According to Lemma 9.2, the expression of $\nabla_\theta v_\pi(s)$ is \[ \color{salmon}{\nabla_\theta v_\pi(s)=\sum_{s^{\prime} \in \mathcal{S}} \operatorname{Pr}_\pi\left(s^{\prime} \mid s\right) \sum_{a \in \mathcal{A}} \nabla_\theta \pi\left(a \mid s^{\prime}, \theta\right) q_\pi\left(s^{\prime}, a\right)}, \] where \[ \operatorname{Pr}_\pi\left(s^{\prime} \mid s\right) \doteq \sum_{k=0}^{\infty} \gamma^k\left[P_\pi^k\right]_{s s^{\prime}}=\left[\left(I_n-\gamma P_\pi\right)^{-1}\right]_{s s^{\prime}} \] Substituting $\color{salmon}{\nabla_\theta v_\pi(s)}$ into $\sum_{s \in \mathcal{S}} d_\beta(s) \nabla_\theta v_\pi(s)$ yields \[ \begin{aligned} \nabla_\theta J(\theta)=\sum_{s \in \mathcal{S}} d_\beta(s) \nabla_\theta v_\pi(s) & =\sum_{s \in \mathcal{S}} d_\beta(s) \sum_{s^{\prime} \in \mathcal{S}} \operatorname{Pr}_\pi\left(s^{\prime} \mid s\right) \sum_{a \in \mathcal{A}} \nabla_\theta \pi\left(a \mid s^{\prime}, \theta\right) q_\pi\left(s^{\prime}, a\right) \\ & =\sum_{s^{\prime} \in \mathcal{S}}\left(\sum_{s \in \mathcal{S}} d_\beta(s) \operatorname{Pr}_\pi\left(s^{\prime} \mid s\right)\right) \sum_{a \in \mathcal{A}} \nabla_\theta \pi\left(a \mid s^{\prime}, \theta\right) q_\pi\left(s^{\prime}, a\right) \\ & \doteq \sum_{s^{\prime} \in \mathcal{S}} \rho\left(s^{\prime}\right) \sum_{a \in \mathcal{A}} \nabla_\theta \pi\left(a \mid s^{\prime}, \theta\right) q_\pi\left(s^{\prime}, a\right) \\ & =\sum_{s \in \mathcal{S}} \rho(s) \sum_{a \in \mathcal{A}} \nabla_\theta \pi(a \mid s, \theta) q_\pi(s, a) \quad \text { (change } s^{\prime} \text { to } s \text { ) } \\ & =\mathbb{E}_{S \sim \rho}\left[\sum_{a \in \mathcal{A}} \nabla_\theta \pi(a \mid S, \theta) q_\pi(S, a)\right] , \end{aligned} \]

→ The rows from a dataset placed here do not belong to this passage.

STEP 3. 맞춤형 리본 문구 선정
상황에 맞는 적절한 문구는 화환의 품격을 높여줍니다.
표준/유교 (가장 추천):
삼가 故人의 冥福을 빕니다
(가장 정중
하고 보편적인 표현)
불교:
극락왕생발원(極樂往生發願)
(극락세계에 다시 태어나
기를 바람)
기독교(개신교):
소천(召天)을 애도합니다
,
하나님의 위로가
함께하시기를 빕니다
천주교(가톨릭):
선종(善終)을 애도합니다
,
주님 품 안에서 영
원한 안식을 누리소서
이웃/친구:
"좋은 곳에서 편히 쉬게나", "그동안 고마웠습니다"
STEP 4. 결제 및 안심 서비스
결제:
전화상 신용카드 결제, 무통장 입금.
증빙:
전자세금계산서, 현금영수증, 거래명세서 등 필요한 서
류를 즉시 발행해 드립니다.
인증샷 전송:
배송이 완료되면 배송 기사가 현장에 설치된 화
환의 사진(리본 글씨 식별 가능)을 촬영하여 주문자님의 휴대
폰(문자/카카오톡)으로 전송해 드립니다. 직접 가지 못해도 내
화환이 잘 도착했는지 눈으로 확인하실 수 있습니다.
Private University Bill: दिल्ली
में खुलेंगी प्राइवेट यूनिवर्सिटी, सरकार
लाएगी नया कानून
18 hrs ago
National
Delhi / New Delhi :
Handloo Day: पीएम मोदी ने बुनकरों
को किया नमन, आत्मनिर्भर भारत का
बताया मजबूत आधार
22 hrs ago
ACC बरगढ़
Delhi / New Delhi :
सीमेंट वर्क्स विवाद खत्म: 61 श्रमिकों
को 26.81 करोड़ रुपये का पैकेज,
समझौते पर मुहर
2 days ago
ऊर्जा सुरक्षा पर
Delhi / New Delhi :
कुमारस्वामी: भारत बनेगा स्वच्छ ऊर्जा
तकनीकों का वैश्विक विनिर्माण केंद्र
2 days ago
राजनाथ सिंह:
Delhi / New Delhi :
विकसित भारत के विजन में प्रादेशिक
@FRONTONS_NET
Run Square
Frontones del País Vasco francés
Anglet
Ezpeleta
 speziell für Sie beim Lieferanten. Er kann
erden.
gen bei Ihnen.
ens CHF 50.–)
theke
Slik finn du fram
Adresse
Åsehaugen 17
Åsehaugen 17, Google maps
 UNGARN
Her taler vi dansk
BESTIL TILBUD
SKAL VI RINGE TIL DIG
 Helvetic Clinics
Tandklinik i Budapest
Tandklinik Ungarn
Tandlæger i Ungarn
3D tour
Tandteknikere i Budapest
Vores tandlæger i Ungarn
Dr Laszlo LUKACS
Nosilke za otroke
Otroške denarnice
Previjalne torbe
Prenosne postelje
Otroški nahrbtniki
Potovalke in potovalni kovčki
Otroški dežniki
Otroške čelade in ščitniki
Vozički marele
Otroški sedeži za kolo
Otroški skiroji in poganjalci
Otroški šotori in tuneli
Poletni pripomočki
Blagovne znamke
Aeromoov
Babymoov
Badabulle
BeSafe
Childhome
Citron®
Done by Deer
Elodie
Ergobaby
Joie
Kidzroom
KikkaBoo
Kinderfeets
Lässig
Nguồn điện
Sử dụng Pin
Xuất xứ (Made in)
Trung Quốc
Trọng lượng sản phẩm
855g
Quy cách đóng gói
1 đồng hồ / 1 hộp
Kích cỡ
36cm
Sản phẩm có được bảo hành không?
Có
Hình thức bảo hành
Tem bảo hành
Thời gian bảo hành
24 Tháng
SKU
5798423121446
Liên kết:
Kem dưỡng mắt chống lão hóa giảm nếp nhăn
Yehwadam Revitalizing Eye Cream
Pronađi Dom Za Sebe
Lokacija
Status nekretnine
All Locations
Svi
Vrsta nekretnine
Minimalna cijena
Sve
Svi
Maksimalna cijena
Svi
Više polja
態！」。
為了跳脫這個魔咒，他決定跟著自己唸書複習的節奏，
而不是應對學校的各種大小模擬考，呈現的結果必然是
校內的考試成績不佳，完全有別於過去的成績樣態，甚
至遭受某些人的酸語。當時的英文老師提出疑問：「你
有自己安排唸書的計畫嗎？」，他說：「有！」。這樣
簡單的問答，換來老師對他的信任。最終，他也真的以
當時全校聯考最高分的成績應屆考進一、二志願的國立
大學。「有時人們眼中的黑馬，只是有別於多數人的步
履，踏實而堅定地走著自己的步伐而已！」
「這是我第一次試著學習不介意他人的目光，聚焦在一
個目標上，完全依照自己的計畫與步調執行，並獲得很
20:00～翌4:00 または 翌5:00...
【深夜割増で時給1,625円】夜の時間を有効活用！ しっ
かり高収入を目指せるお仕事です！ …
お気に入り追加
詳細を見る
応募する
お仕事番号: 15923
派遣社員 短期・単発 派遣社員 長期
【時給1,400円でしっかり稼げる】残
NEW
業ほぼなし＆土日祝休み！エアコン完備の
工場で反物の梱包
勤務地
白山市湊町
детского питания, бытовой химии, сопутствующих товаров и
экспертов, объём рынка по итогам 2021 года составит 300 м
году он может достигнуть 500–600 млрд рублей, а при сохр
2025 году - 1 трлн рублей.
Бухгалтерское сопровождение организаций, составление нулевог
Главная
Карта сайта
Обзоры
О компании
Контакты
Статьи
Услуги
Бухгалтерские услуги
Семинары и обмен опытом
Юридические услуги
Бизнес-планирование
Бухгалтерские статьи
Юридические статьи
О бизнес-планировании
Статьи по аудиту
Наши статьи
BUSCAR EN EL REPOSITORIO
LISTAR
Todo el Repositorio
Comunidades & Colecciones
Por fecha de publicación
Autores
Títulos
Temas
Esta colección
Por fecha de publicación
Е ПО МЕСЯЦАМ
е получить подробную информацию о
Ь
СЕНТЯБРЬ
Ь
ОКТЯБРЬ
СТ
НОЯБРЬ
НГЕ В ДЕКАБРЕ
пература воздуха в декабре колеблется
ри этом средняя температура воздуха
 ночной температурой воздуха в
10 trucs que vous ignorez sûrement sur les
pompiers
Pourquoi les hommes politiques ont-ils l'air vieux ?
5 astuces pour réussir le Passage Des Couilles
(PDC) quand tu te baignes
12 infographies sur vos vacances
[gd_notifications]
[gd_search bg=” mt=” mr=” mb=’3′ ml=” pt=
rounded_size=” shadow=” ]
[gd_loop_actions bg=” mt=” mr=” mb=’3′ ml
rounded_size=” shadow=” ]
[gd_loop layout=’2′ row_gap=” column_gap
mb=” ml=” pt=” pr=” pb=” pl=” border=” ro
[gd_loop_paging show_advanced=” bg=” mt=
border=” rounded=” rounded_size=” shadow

where the 3rd equation is because \[ \rho(s) \doteq \sum_{s^{\prime} \in \mathcal{S}} d_\beta\left(s^{\prime}\right) \operatorname{Pr}_\pi\left(s \mid s^{\prime}\right), \quad s \in \mathcal{S} . \]

By using the importance sampling technique, the above equation can be further rewritten as $$ \[\begin{aligned} \mathbb{E}_{S \sim \rho}\left[\sum_{a \in \mathcal{A}} \nabla_\theta \pi(a \mid S, \theta) q_\pi(S, a)\right] & = \mathbb{E}_{S \sim \rho}\left[\sum_{a \in \mathcal{A}} \color{brown}{\beta(a \mid S)} \frac{\color{silver}{\pi(a \mid S, \theta)}}{\color{brown}{\beta(a \mid S)}} \frac{\nabla_\theta \color{silver}{\pi(a \mid S, \theta)}}{\pi(a \mid S, \theta)} q_\pi(S, a)\right] \\ & =\mathbb{E}_{S \sim \rho}\left[\sum_{a \in \mathcal{A}} \beta(a \mid S) \frac{\pi(a \mid S, \theta)}{\beta(a \mid S)} \nabla_\theta \ln \pi(a \mid S, \theta) q_\pi(S, a)\right] \\ & =\mathbb{E}_{S \sim \rho, A \sim \beta}\left[\frac{\pi(A \mid S, \theta)}{\beta(A \mid S)} \nabla_\theta \ln \pi(A \mid S, \theta) q_\pi(S, A)\right] . \end{aligned}\]

The proof is complete. The above proof is similar to that of Theorem 9.1.